The task >> Below are entries to examine: work out how many lines contain the word "prezzo", and give only that number.

##############################

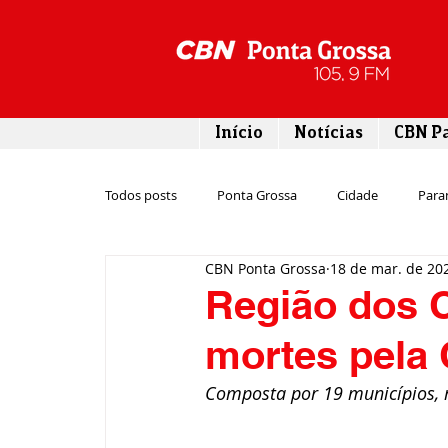
Início
Notícias
CBN P
Todos posts
Ponta Grossa
Cidade
Para
CBN Ponta Grossa
18 de mar. de 20
Esporte
Emprego
Campos Gerais
Região dos 
mortes pela 
Turismo
Rodovias
Agronegócio
Composta por 19 municípios, r
Gastronomia
Tecnologia
Polícia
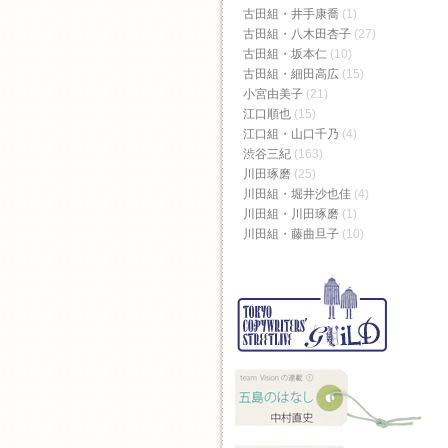
古田組・井手康喬
(1)
古田組・八木田杏子
(27)
古田組・坂本仁
(10)
古田組・細田高広
(15)
小宮由美子
(21)
江口順也
(15)
江口組・山口千乃
(4)
渋谷三紀
(163)
川田琢磨
(25)
川田組・堀井沙也佳
(4)
川田組・川田琢磨
(1)
川田組・藤曲旦子
(10)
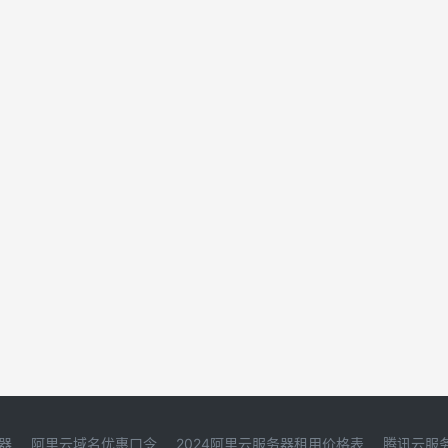
器
阿里云域名优惠口令
2024阿里云服务器租用价格表
腾讯云服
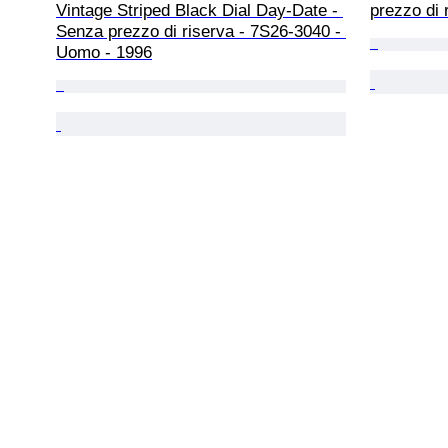
Vintage Striped Black Dial Day-Date - 
prezzo di 
Senza prezzo di riserva - 7S26-3040 - 
Uomo - 1996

##############################

Output of the task >> 2